駆け抜けた少女【完】
なめきった態度と矢央に手を上げようとした力士が芹沢の怒りに触れたのは、その直ぐ後だった。
――――バチンッ!!
力士を芹沢の鉄扇が襲う。
ドサッと、その場に力士が倒れた。
「武士に対し失礼極まりなし! 一度目はこの程度にしてやるが、二度目はないと思え」
芹沢は既に動けずにいる力士にそう述べると、見向きもせずに歩き出した。
さすがにやり過ぎじゃないかと力士を心配した矢央だったが、先を急ぎたい気持ちが先立ち、力士をその場に残し進む。
これで終わりのように思われたが、これが発端で大事になるとは思っていなかった矢央達は、北新地にある住吉屋で休息をとることになった。
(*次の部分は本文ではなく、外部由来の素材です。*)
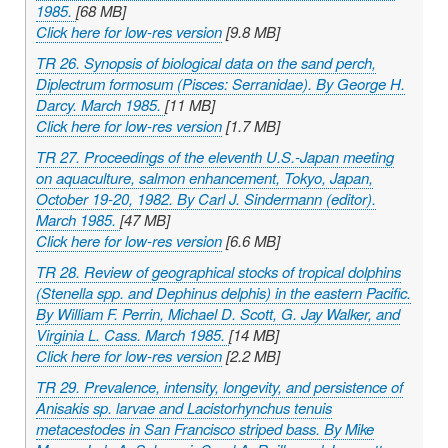
1985.
[68 MB]
Click here for low-res version
[9.8 MB]
TR 26. Synopsis of biological data on the sand perch,
Diplectrum formosum
(Pisces: Serranidae). By George H.
Darcy. March 1985.
[11 MB]
Click here for low-res version
[1.7 MB]
TR 27. Proceedings of the eleventh U.S.-Japan meeting
on aquaculture, salmon enhancement, Tokyo, Japan,
October 19-20, 1982. By Carl J. Sindermann (editor).
March 1985.
[47 MB]
Click here for low-res version
[6.6 MB]
TR 28. Review of geographical stocks of tropical dolphins
(
Stenella
spp. and
Dephinus delphis
) in the eastern Pacific.
By William F. Perrin, Michael D. Scott, G. Jay Walker, and
Virginia L. Cass. March 1985.
[14 MB]
Click here for low-res version
[2.2 MB]
TR 29. Prevalence, intensity, longevity, and persistence of
Anisakis
sp. larvae and
Lacistorhynchus tenuis
metacestodes in San Francisco striped bass. By Mike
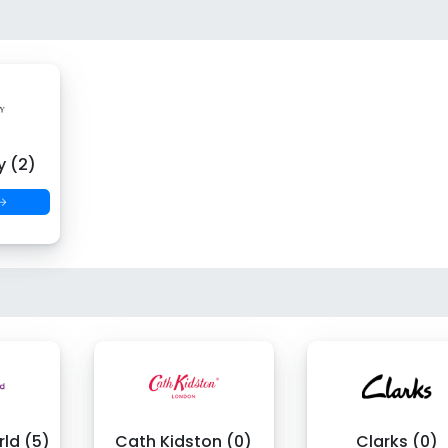
y (2)
 →
ld (5)
Cath Kidston (0)
Clarks (0)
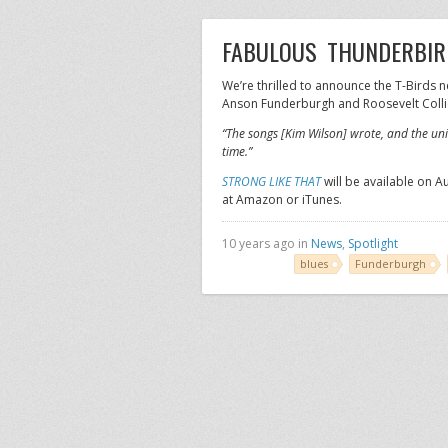
FABULOUS THUNDERBIRD
We’re thrilled to announce the T-Birds 
Anson Funderburgh and Roosevelt Colli
“The songs [Kim Wilson] wrote, and the un
time.”
STRONG LIKE THAT
will be available on A
at Amazon or iTunes.
10 years ago in
News
,
Spotlight
blues
Funderburgh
斉藤は島田が呼んで来た医者に診てもらい薬を処方され、一室で休みを取る。
その隣の部屋では、先程のことも忘れ上機嫌な芹沢達は酒宴を始めてしまっている。
「まったく、斉藤さんを休ませるために来たのに、またお酒飲んでるし」
「まあまあ、いいじゃないですか。 斉藤さんも、こうして落ち着いたわけですし」
眠っている斉藤の傍で、襖を呆れ顔で見つめた矢央に沖田は笑みを向けた。
「じゃあ、沖田さん達も飲んで来たらどうです? 斉藤さんは、私がみてますし」
「永倉さんと島田さんは既に行ってますねぇ」
「早っ!」
「あはは! 永倉さんは特にお酒好きですからねぇ」
はあ―…と、溜め息が部屋に響いた。